With JPM going into the day I was a little hesitant.  The stock had been strong but the selloff on Thursday was pretty aggressive.  But you have to know what the play for the day is.  Look to buy weak stocks and have a list of them going into the day.  When a play presents itself do what you are supposed to do without question.  Trust your preparation and you will be rewarded. 

The trade in HIG was probably the best setup of the morning.  There is no question that HIG has been strong and the stock tested the previous days low to the penny.  Basically the risk/ reward on this trade was around 9 to 1. 

The stock that has been on my radar the past few weeks has been LVS.  The stock has plenty of volume so getting out where you want isn’t a problem.  Plus the buying in this stock has been pretty aggressive and the moves are very clean.  I tend not to get whipped out of very many trades in this stock because of the high volume.  And looking at my PnL for the last few weeks doesn’t lie it is my most profitable stock by a mile. 

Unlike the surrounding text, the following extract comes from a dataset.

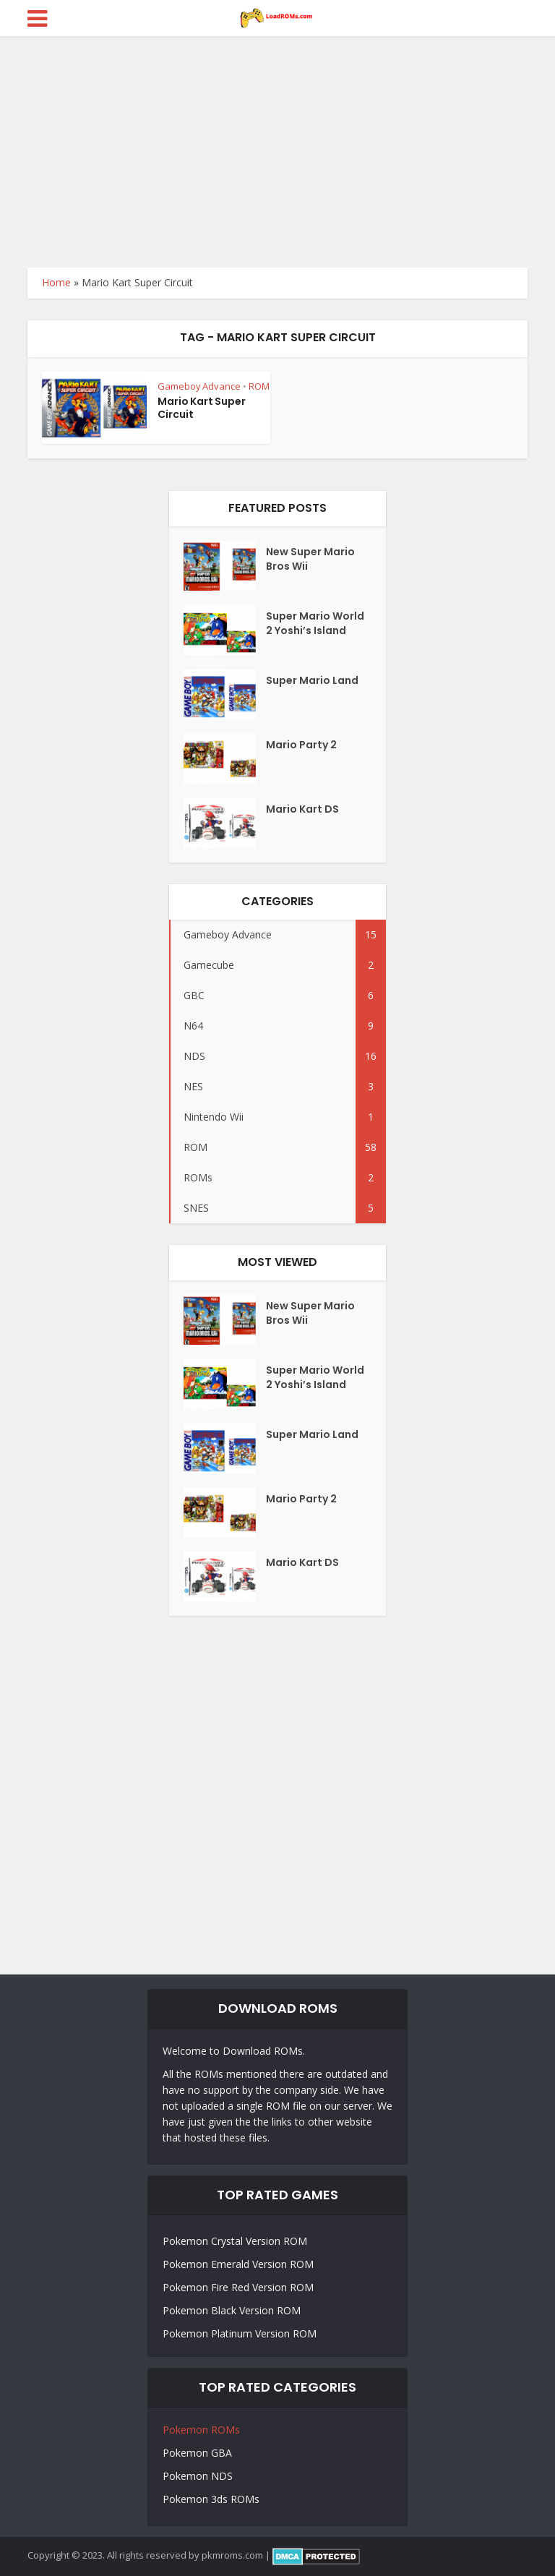 This screenshot has width=555, height=2576. I want to click on Pokemon Platinum Version ROM, so click(240, 2333).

As traders you don’t have to trade every setup.  Find a setup you know works and are familiar with.  When that setup presents itself you need to crush it and get paid in a big way.  Hope you have a good weekend and best of luck in your trading. 

Kyle

Consolidation Play

March 15, 2010 Leave a comment

As traders we are always looking for situations with great risk/reward setups.  When these setups present themselves it is your responsibility as a trader to “hammer” these setups and trade them with some size to take the most advantage of them.  Setups like the one in Las Vegas Sands(LVS) today should be stored in your memory bank so that the next time they present themselves in a stock you make the most out of them. 

The first thing that put LVS on my radar this morning was the 3-day consolidation pattern on the daily chart.  Now my initial bias was to long LVS above this range but I also knew if we broke down from this range that it was a good play.  We opened below Fridays range so my bias changed to the short side.  I didn’t take the trade right away because we had support at the 2-day low of 19.10 so I was waiting for this level to drop before I put a trade on.  This level dropped so I put a small piece on around the 19.10 area. 

LVS proceeded to trade down to 18.72 so I took half of my position off.  They key here is not exiting the position and moving on to another stock.  Never leave a stock if it is doing what it is supposed to do.  We pushed up from here to the 18.90 level and every time we got there LVS immediately pushed back down to test the lows.  I identified this 18.90 level as a spot to add some size to this trade as a few checks were in my favor.  The first check is that we were below a range, the next was the stock had made the move with volume, and the third was I had identified a good risk/reward level.  I put on full size the next time LVS got to 18.90 and LVS consolidated for another 20 minutes before breaking down another .40.  I scaled 3/4 of the position off into this momentum move and held the rest until LVS broke 18.50 on the upside. 

Plays like this should be on every traders radar because any spot that you can limit your risk to a few cents in a stock that is following through should be a trade that you take every time they present themselves.  Best of luck in your trading and have a good night.